今日は昭和11年(1936年)生まれの父の82歳の誕生日。
父からは多くのことを学んだ。父から学んだ最大の教えが「倹約の思考」だ。
「節約は美徳である」という考え方は日本人の心底に脈々と流れるいわば“民族思想”だと思う。その証拠という訳ではないが、節約には似たような言葉がたくさんある。倹約、節減、削減、縮減、軽減。使ったことはないが、節用、節倹、節略という類語もある。また、経済的という言葉も同じ意味で使われるが、こちらは若干スマートな印象になる。誰も節約を悪く扱えない。
一方で過度な節約には「ケチ」という言葉が待ち受けている。行き過ぎた節約は悪とされる。そちらの言葉もたくさんある。例えば「吝嗇家(りんしょくか)」。金品を提供することをしぶる人のこと。他にも、しぶちん、しまりや、しみったれ、守銭奴…とキリがない。
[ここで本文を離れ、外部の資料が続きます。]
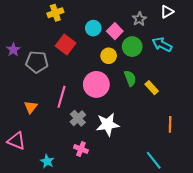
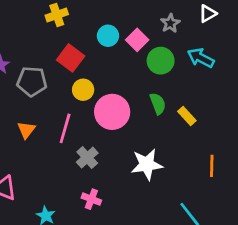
yellow circle: (109, 56) -> (83, 90), moved
orange triangle: (31, 107) -> (26, 130), moved
white star: (108, 124) -> (147, 164), moved

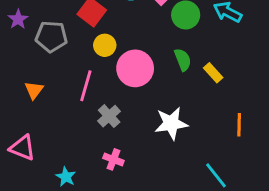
orange triangle: (26, 130) -> (34, 90), moved

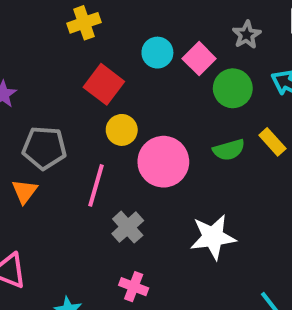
gray pentagon: (51, 37) -> (44, 148), moved
green semicircle: (183, 60) -> (229, 150), turned 95
yellow rectangle: (213, 73) -> (272, 142), moved

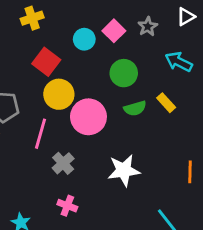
pink square: (199, 59) -> (114, 31), moved
green circle: (233, 88) -> (124, 73), moved
yellow circle: (122, 130) -> (59, 94), size x1.4

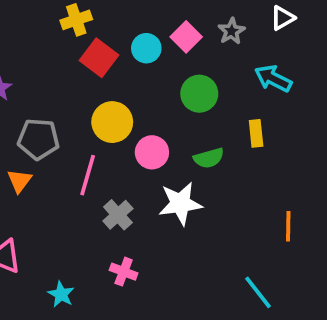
red square: (46, 62) -> (99, 58), moved
yellow rectangle: (166, 103) -> (256, 133), turned 36
green semicircle: (135, 108) -> (209, 158), moved
pink circle: (88, 117) -> (152, 152), size x0.7
white star: (124, 170) -> (180, 203), moved

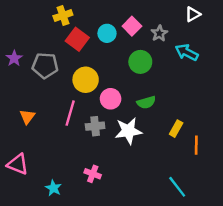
gray star: (231, 31) -> (159, 33), moved
yellow rectangle: (256, 133) -> (176, 129), moved, turned 35
gray pentagon: (38, 139) -> (45, 65), moved
gray cross: (118, 215) -> (95, 126), moved, turned 36

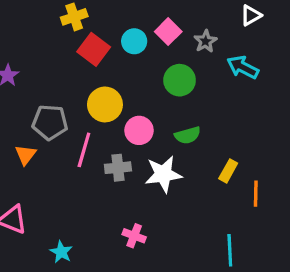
gray pentagon: (45, 65) -> (50, 122), moved
pink cross: (93, 174) -> (134, 236), moved
cyan line: (177, 187) -> (230, 250), turned 35

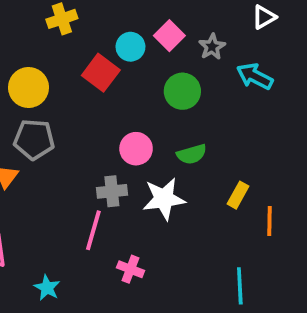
red square: (94, 49) -> (101, 73), moved
yellow circle: (105, 104) -> (29, 87), moved
pink line: (84, 150) -> (93, 230), moved

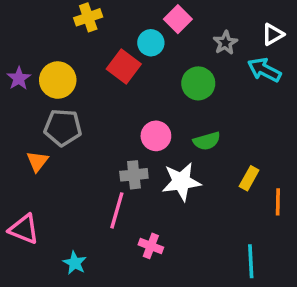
white triangle: (264, 17) -> (273, 34), moved
pink square: (169, 36) -> (178, 19), moved

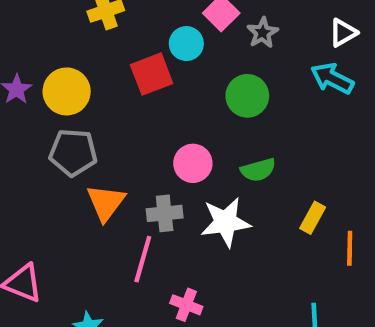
gray star: (225, 43) -> (263, 33), moved
red square: (124, 66) -> (152, 74), turned 32
orange triangle: (37, 161) -> (106, 203), moved, size x1.4

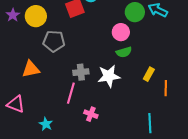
green circle: (247, 96) -> (135, 12), moved
gray pentagon: (73, 152) -> (54, 41), moved
pink circle: (193, 163) -> (121, 32), moved
orange triangle: (106, 203) -> (31, 69), moved, turned 42

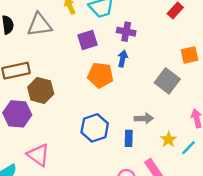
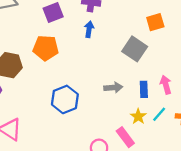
orange pentagon: (100, 75) -> (46, 48), moved
blue rectangle: (129, 138) -> (144, 89), moved
yellow star: (169, 139) -> (138, 117), moved

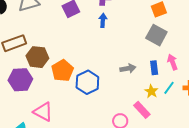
orange pentagon: (46, 48) -> (63, 71), moved, turned -30
gray square: (135, 49) -> (156, 35), moved

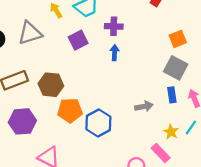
brown hexagon: (37, 57) -> (51, 85), moved
blue rectangle: (154, 68) -> (172, 95), moved
orange pentagon: (63, 71) -> (70, 110), turned 30

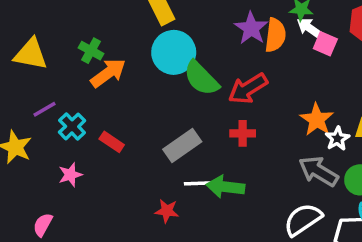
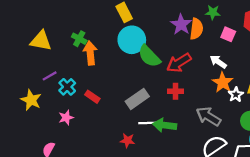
white arrow: (310, 28) -> (218, 62), moved
orange arrow: (108, 73) -> (90, 53), turned -60
gray arrow: (318, 171) -> (208, 116), moved

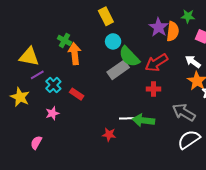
cyan circle: (132, 40) -> (113, 41), size x0.6
yellow triangle: (41, 41) -> (29, 57), moved
gray rectangle: (137, 99) -> (118, 70), moved

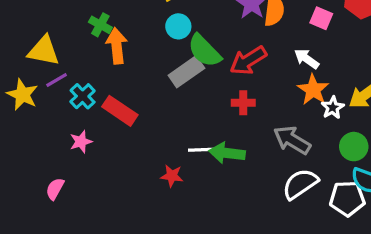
red rectangle: (77, 94) -> (120, 111), size x1.5
yellow star: (20, 97) -> (22, 95), moved

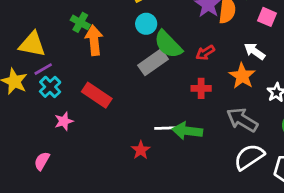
red arrow: (248, 60) -> (205, 53), size x0.6
orange star: (313, 90) -> (242, 76), moved
cyan cross: (83, 96) -> (50, 87), moved
red star: (172, 176) -> (141, 150), turned 30

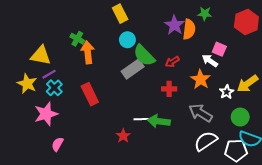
pink square: (267, 17) -> (219, 49), moved
red rectangle: (97, 95) -> (90, 94), turned 30
pink star: (64, 121) -> (46, 114), moved, size x1.6
pink semicircle: (42, 161) -> (57, 144), moved

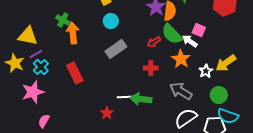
green semicircle: (144, 55) -> (172, 34), moved

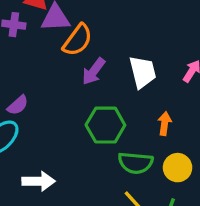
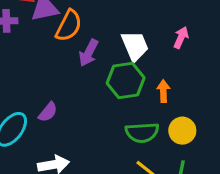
purple semicircle: (18, 105) -> (48, 112), moved
green hexagon: (105, 125) -> (126, 81), moved

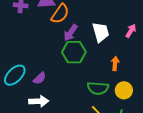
green hexagon: (126, 81) -> (74, 52), moved
purple semicircle: (48, 112) -> (40, 78), moved

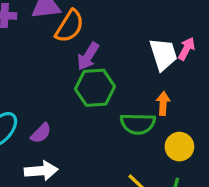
white trapezoid: (101, 32) -> (163, 54), moved
green semicircle: (98, 88) -> (138, 124), moved

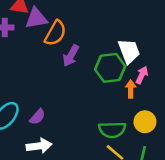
pink arrow: (186, 49) -> (142, 75), moved
green hexagon: (95, 88) -> (110, 68), moved
green semicircle: (138, 124) -> (112, 130), moved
海外の映画祭でスター俳優たちが赤い絨毯(じゅうたん)の上を歩く姿を見ると、自分もある絨毯の上を歩いていることに気づく。それは「倹約の絨毯」だ。思春期の頃までは、父を行き過ぎた節約家と考えた時期があった。しかし、それは堅固な倹約であった。「倹約心が敷かれた人生を歩く」ことの意味を、父から教わり、父が敷いてくれた絨毯の上を歩いているように思う。